Ram Dass lived for many years in the quiet town of San Anselmo, Calif., about 20 miles north of San Francisco, surrounded by the markers of his life straddling East and West: Japanese prints and statues of Buddha, seashells from the South Pacific and a well-used player piano.
In later years, he moved to Woodside, Calif. More recently, he was based in Maui.
He said his 1997 stroke brought physical and spiritual suffering, but that he came to see the suffering as a source of insight that he could share with others facing their own battles with illness and aging.
“It’s brought out new aspects of myself and aspects of my relationship to the world,” he said in 1998. The stroke has gotten me into a stage of life — this is a stage close to death, a stage which is inward.”
After regaining his speech, Ram Dass returned to the lecture circuit, starting by touring Northern California sharing tales of what he called his state of “heavy grace.”
“All illnesses are part of the passing show,” he told the San Francisco Chronicle in 2004. “You are not just your body. You are the witness of your body.”

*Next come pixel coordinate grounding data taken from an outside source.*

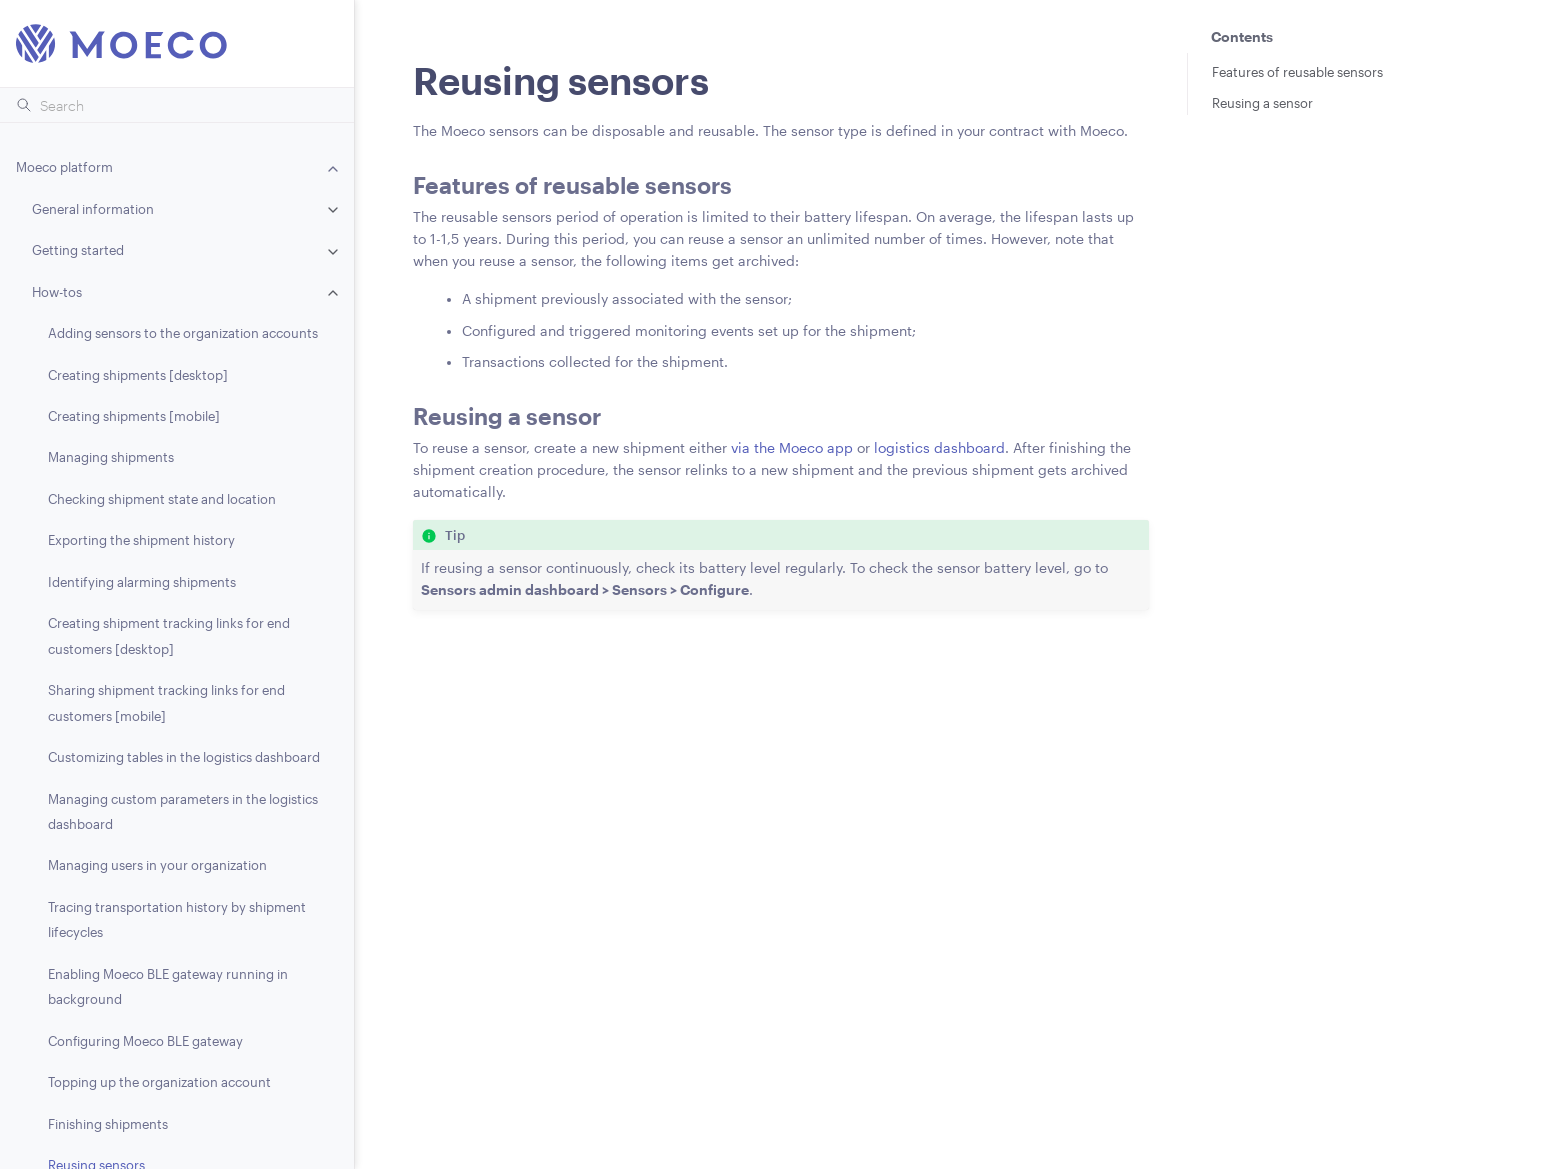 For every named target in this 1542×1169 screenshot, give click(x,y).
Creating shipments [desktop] (138, 375)
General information (93, 209)
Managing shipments (111, 457)
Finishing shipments (108, 1124)
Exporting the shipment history (141, 540)
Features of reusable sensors (1297, 72)
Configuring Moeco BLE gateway (145, 1041)
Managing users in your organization (157, 865)
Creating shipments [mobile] (134, 416)
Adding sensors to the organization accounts (183, 333)
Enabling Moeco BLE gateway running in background (168, 986)
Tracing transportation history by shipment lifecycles (177, 919)
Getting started (78, 250)
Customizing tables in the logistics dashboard (184, 757)
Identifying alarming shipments (142, 582)
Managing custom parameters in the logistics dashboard (183, 811)
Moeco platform (64, 167)
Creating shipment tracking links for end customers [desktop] (169, 635)
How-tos (57, 292)
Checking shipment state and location (162, 499)
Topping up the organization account (159, 1082)
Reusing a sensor (1262, 103)
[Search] (177, 105)
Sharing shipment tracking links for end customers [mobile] (166, 702) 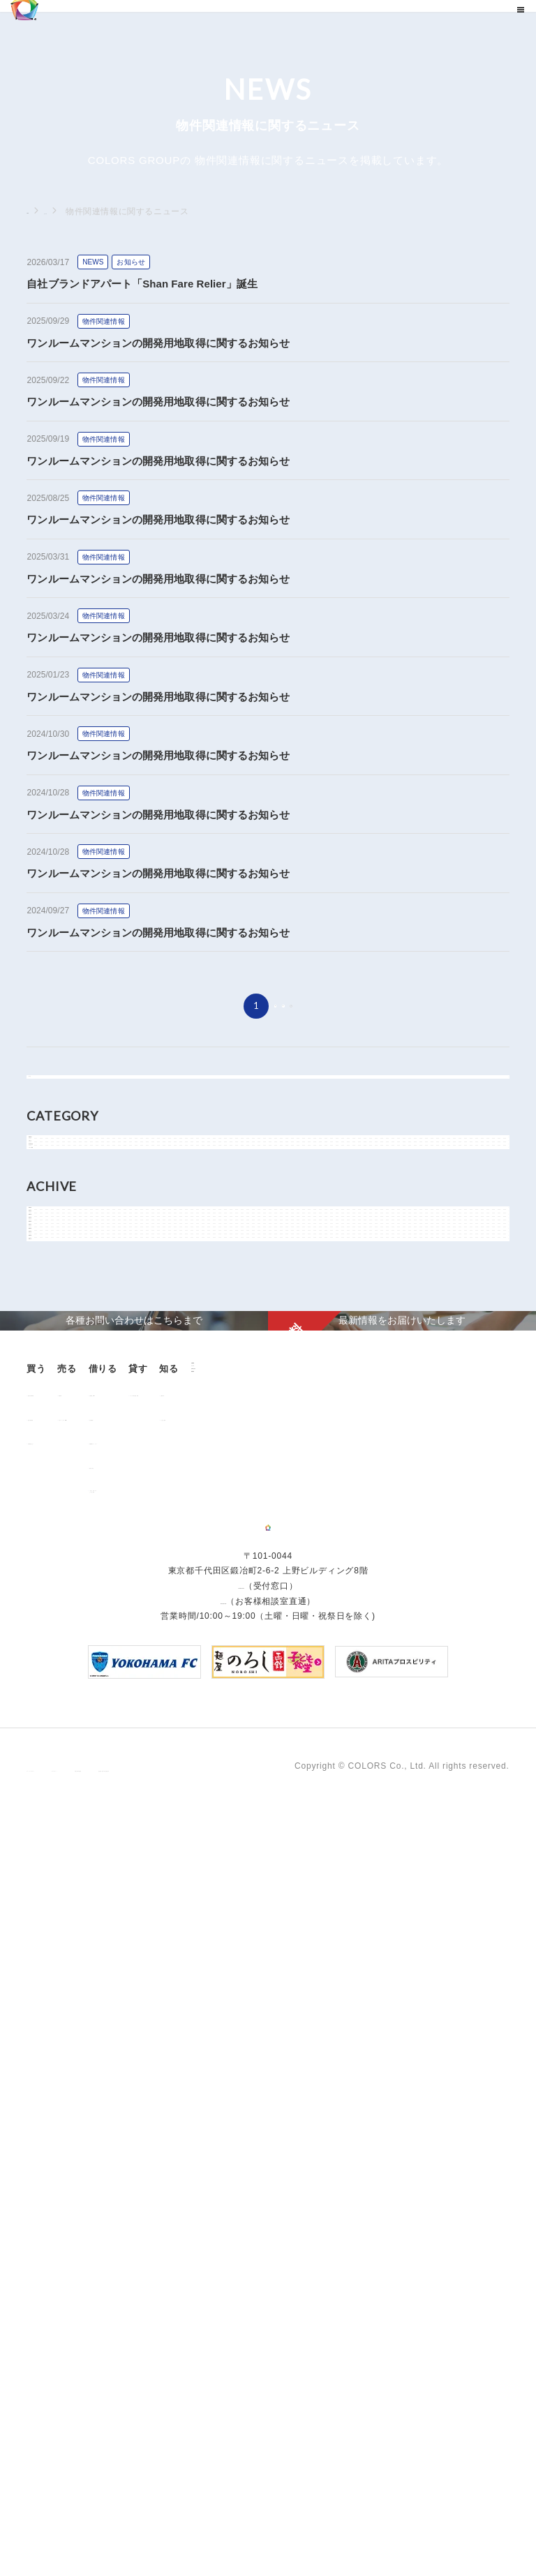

He had a falling out with Leary in the 1970s after rumors surfaced that the latter, jailed on drug and prison-break charges, offered to provide authorities with information on others involved in the drug culture in exchange for a lighter sentence.
But the pair had reconciled in the years before Leary’s death in 1996, joking back and forth and praising one another as they made joint appearances at lectures. When Leary was on his deathbed, Ram Dass came to visit after Leary asked for advice on how best to let go of life.
“The mythic level that Timothy and I lived at was that we were adventurers,” he said in the 2014 documentary, “Dying to Know: Ram Dass & Timothy Leary.”
Although speaking of Leary, Ram Dass added an epithet that also could be his own: “If you have identified with your soul when you are alive, death is just another moment.”